» What is required
Find the lines below holding the word "tecnologia" and copy each of them.

» The records
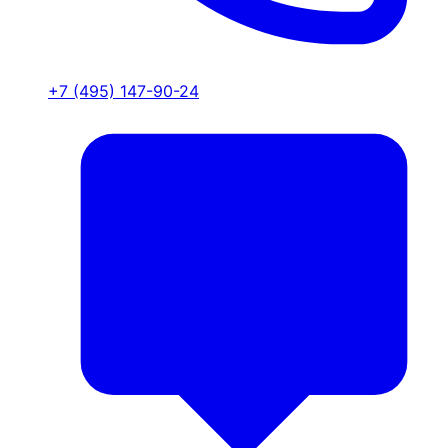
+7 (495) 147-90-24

---

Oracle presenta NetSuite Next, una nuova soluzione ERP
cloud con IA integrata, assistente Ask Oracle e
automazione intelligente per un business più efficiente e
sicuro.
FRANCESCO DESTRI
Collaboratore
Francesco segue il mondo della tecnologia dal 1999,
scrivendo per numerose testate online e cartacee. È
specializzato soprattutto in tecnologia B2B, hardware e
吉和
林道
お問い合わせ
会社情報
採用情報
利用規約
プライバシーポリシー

» Completed exercise
Francesco segue il mondo della tecnologia dal 1999,
specializzato soprattutto in tecnologia B2B, hardware e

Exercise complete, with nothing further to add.